> _Task item_
Find the lines of data that contain the string "screenshot", then list them.

> _Dataset excerpts_
= Beginning of Section =
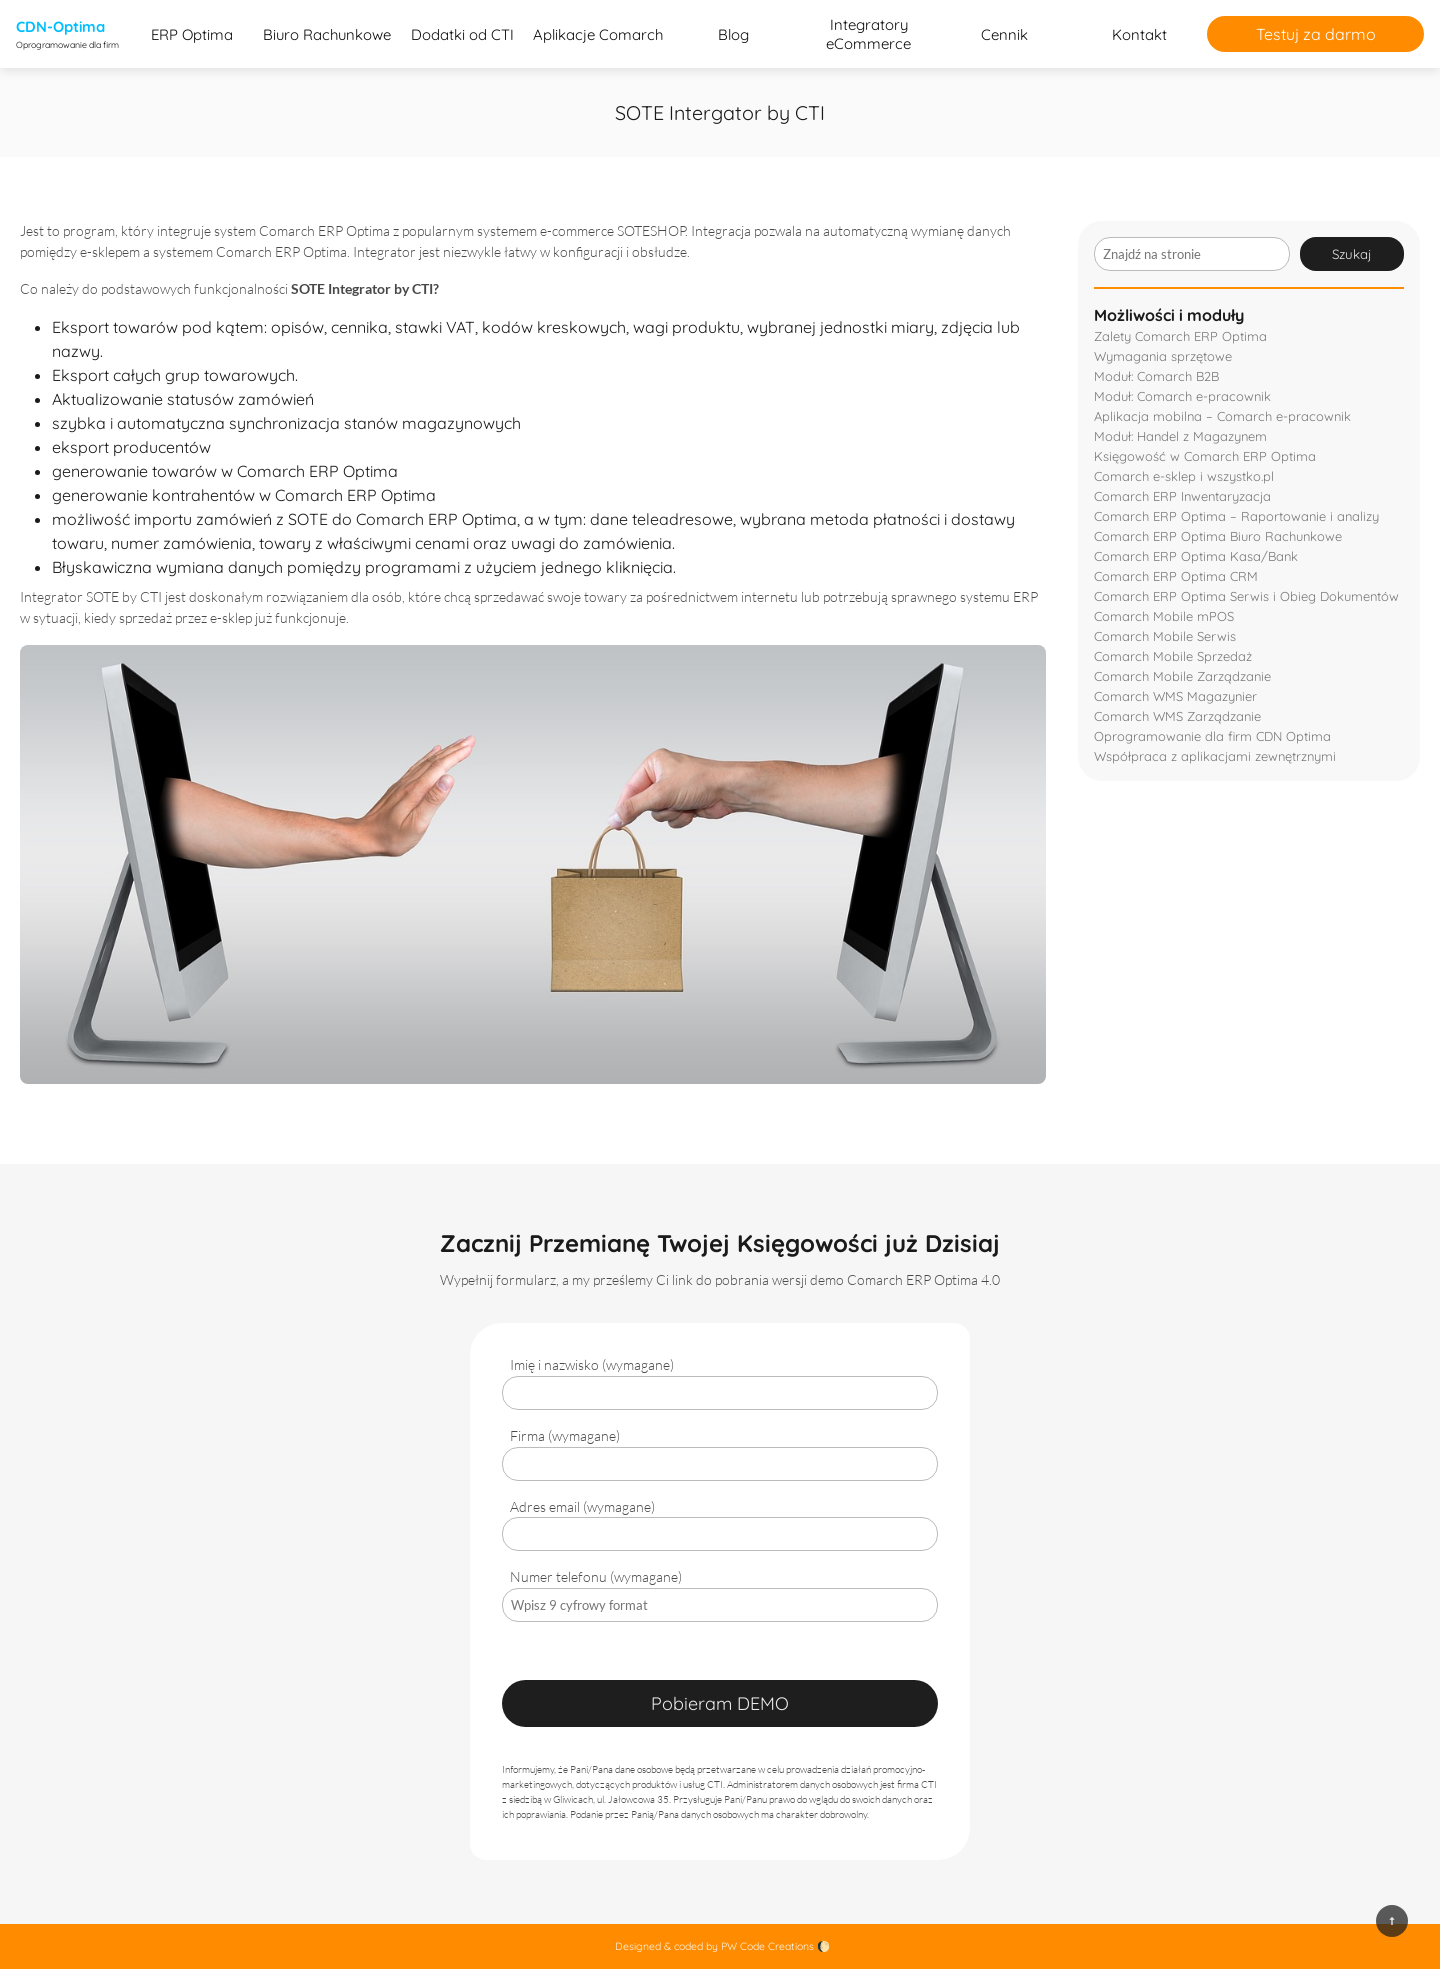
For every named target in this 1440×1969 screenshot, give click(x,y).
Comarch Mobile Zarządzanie (1182, 676)
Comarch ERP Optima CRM (1176, 576)
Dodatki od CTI (462, 34)
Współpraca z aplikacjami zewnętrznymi (1215, 756)
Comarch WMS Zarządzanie (1177, 716)
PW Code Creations (767, 1946)
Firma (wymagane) (565, 1435)
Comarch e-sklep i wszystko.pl (1184, 476)
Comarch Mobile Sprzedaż (1173, 656)
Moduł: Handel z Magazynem (1180, 436)
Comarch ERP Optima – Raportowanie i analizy (1236, 516)
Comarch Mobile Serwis (1165, 636)
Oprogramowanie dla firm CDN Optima (1212, 736)
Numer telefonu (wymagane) (596, 1576)
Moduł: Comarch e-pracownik (1182, 396)
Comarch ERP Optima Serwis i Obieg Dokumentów (1246, 596)
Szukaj (1352, 254)
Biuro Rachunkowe (327, 34)
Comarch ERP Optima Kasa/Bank (1196, 556)
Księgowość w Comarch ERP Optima (1205, 456)
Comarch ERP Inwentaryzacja (1182, 496)
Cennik (1004, 34)
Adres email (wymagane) (582, 1506)
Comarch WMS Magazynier (1175, 696)
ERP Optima (192, 34)
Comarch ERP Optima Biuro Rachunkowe (1218, 536)
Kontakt (1139, 34)
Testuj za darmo (1316, 34)
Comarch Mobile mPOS (1164, 616)
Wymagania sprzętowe (1163, 356)
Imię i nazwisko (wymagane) (592, 1364)
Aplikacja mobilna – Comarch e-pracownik (1222, 416)
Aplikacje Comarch (598, 34)
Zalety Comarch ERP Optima (1180, 336)
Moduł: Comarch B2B (1156, 376)
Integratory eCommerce (868, 34)
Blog (733, 34)
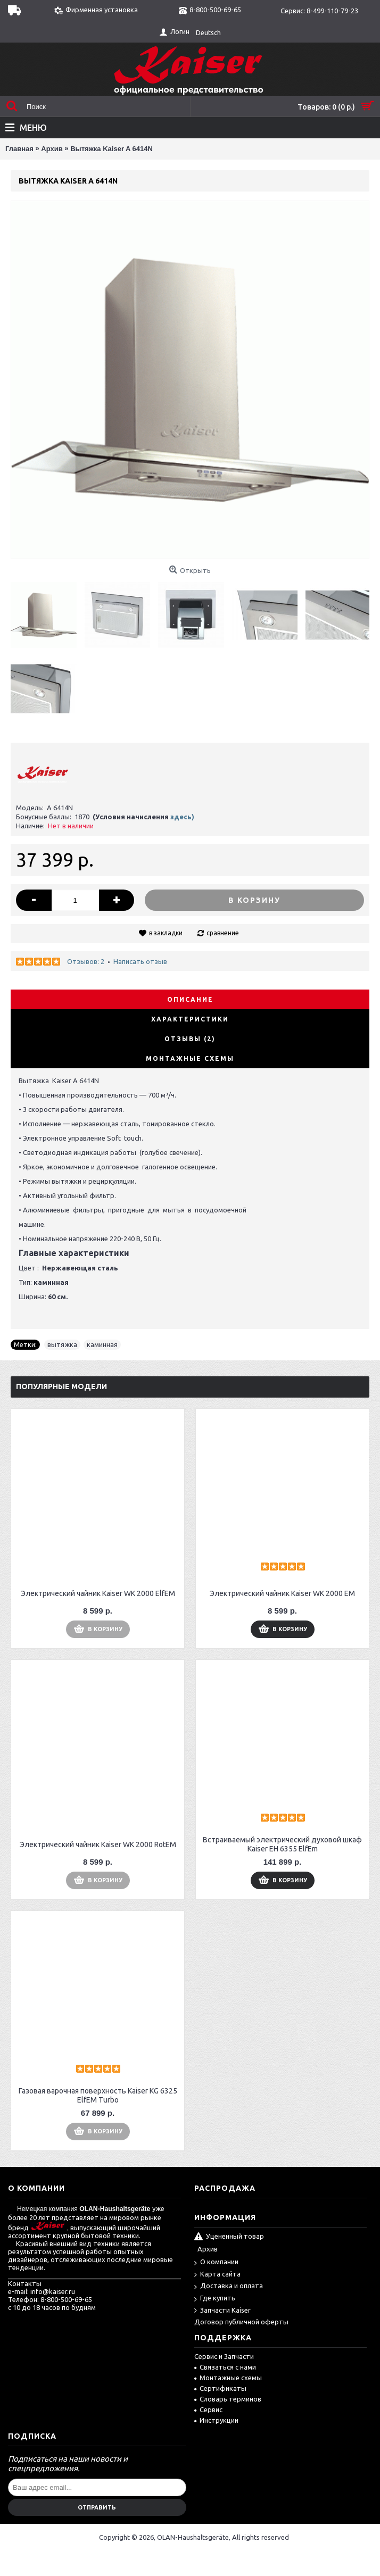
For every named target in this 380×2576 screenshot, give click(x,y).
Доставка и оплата (228, 2286)
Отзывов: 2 (85, 961)
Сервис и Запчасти (224, 2356)
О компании (216, 2262)
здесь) (182, 816)
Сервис (208, 2409)
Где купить (214, 2298)
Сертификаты (220, 2388)
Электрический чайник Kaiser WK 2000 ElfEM (98, 1593)
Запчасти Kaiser (222, 2310)
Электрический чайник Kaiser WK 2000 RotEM (98, 1844)
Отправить (97, 2507)
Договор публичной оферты (241, 2321)
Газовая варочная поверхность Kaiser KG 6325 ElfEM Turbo (98, 2095)
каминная (102, 1344)
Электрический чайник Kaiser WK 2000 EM (282, 1593)
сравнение (222, 932)
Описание (190, 999)
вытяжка (62, 1344)
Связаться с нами (225, 2367)
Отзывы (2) (190, 1038)
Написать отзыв (140, 961)
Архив (207, 2249)
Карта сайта (217, 2274)
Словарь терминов (227, 2399)
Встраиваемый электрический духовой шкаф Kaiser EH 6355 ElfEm (282, 1844)
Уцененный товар (229, 2237)
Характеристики (190, 1019)
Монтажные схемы (190, 1058)
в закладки (166, 932)
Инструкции (216, 2420)
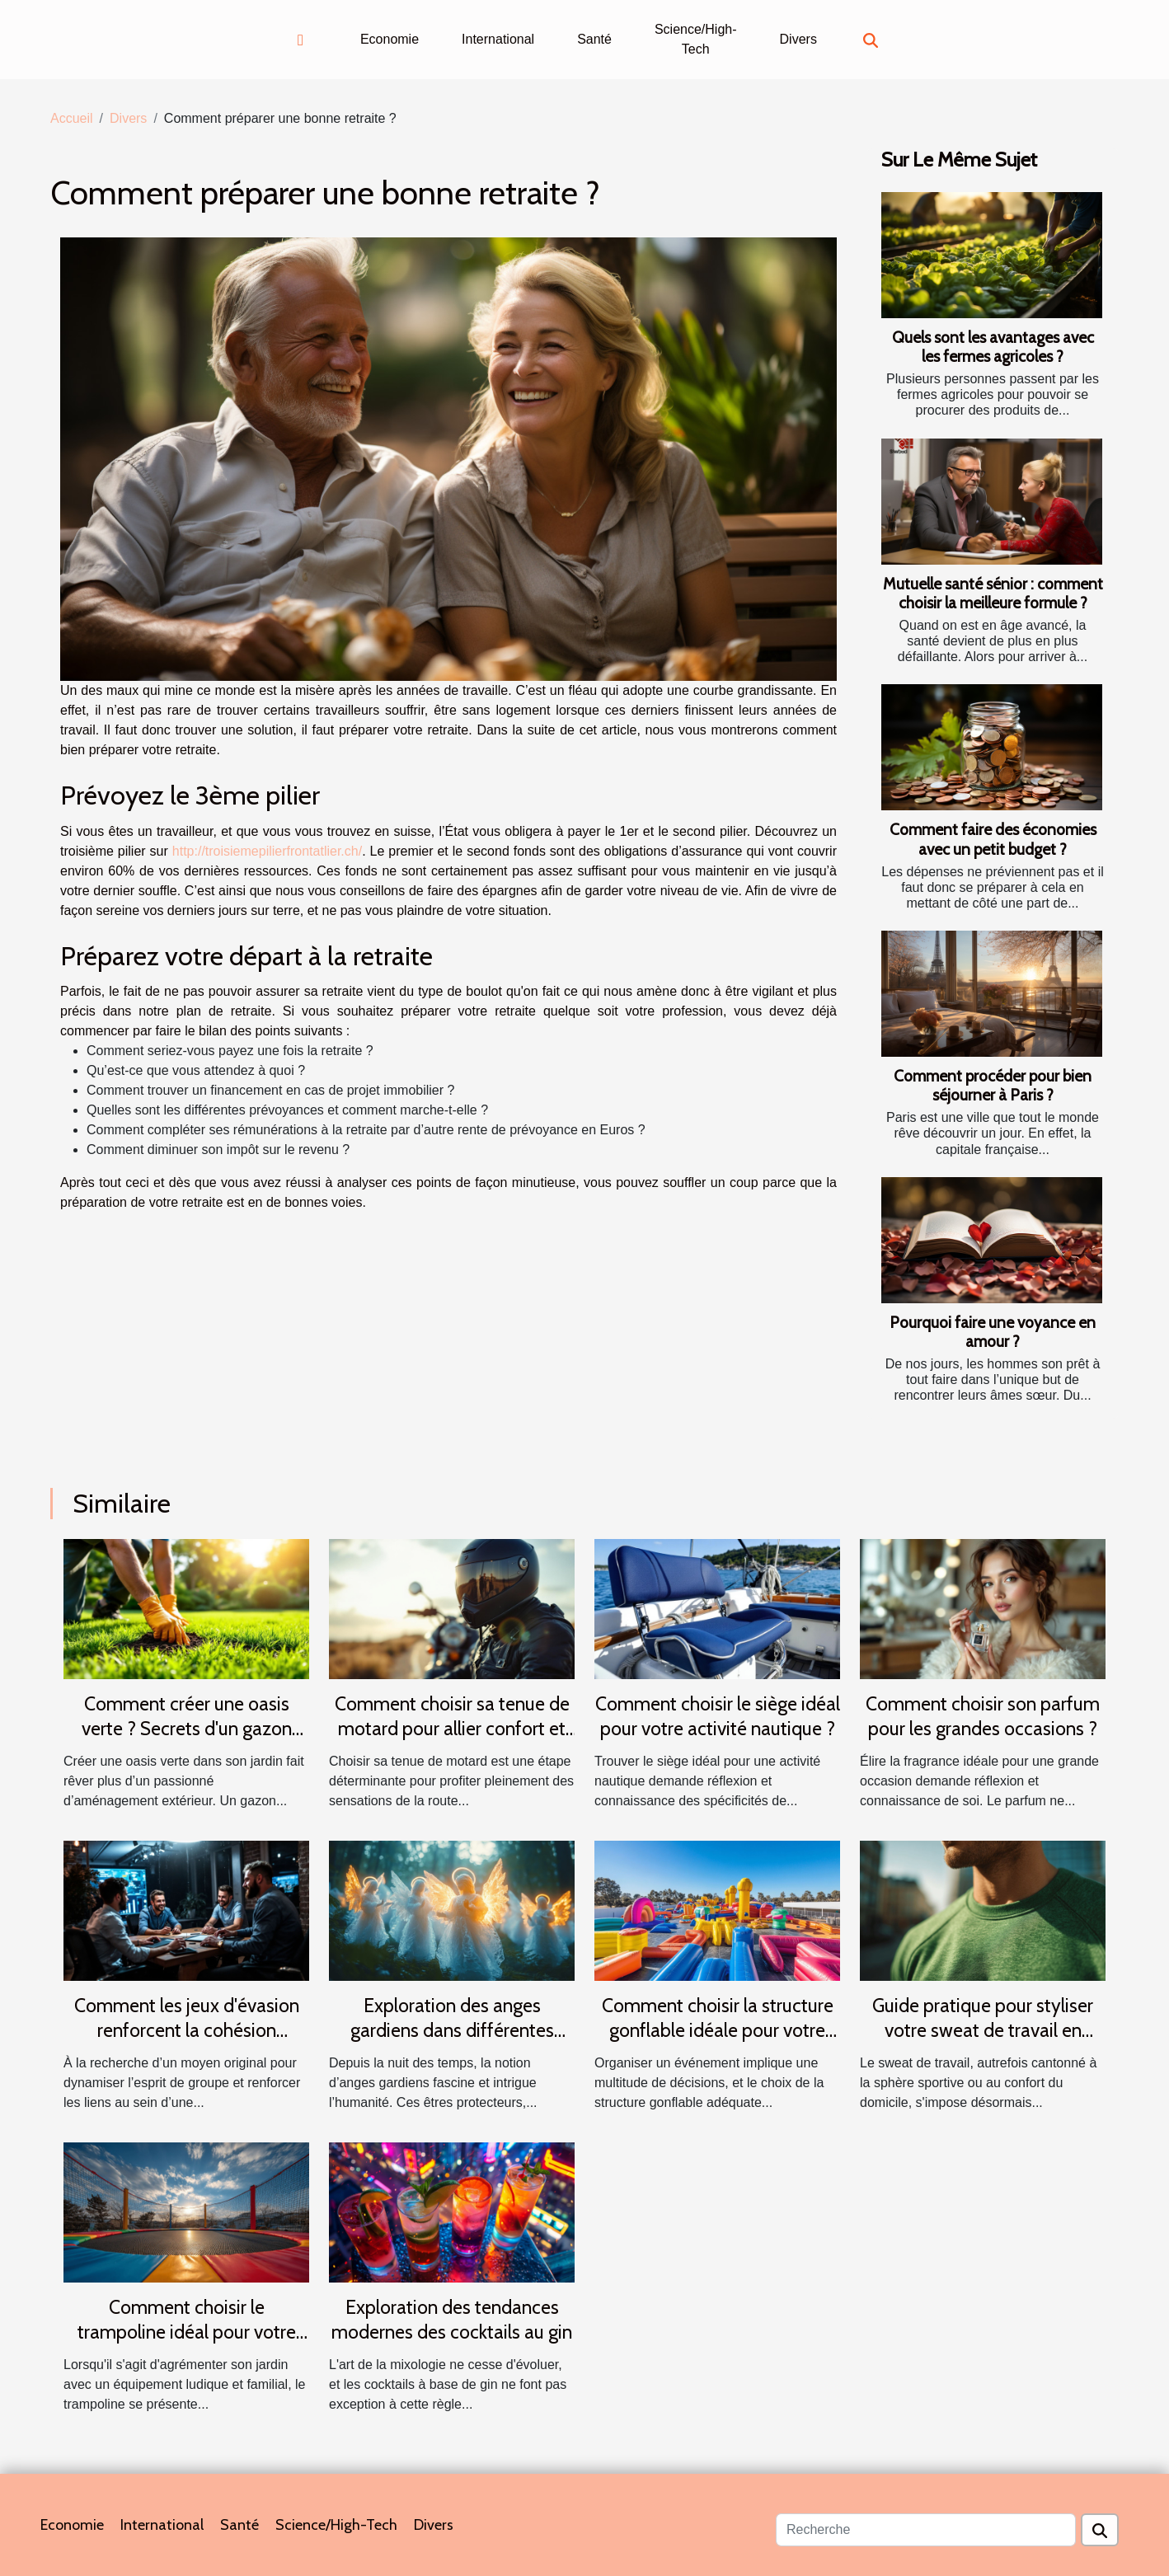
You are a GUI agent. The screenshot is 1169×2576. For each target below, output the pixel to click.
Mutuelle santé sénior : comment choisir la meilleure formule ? (993, 593)
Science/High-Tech (696, 39)
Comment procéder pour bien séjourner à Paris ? (993, 1085)
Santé (594, 39)
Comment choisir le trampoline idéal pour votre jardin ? (186, 2332)
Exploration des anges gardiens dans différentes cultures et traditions (452, 2030)
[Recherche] (926, 2529)
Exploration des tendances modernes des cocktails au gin (451, 2320)
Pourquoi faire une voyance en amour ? (993, 1331)
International (498, 39)
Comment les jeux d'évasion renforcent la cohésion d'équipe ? (186, 2030)
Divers (798, 39)
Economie (389, 39)
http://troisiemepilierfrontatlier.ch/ (267, 851)
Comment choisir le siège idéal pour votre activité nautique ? (717, 1716)
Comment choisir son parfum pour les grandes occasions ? (983, 1716)
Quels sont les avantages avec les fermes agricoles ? (993, 346)
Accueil (71, 118)
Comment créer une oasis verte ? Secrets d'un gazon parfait (187, 1728)
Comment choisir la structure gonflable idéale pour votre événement (717, 2030)
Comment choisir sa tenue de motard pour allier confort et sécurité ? (452, 1728)
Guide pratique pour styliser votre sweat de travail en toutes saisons (982, 2030)
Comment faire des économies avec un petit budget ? (993, 838)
= End of Section =
> _Solution_
For every named target in this 1440×1969 screenshot, give click(x,y).
For every named target in this 380×2576 screenshot, give click(x,y).
You are a GUI agent. The screenshot is 1169×2576. For each target below, output the pixel to click.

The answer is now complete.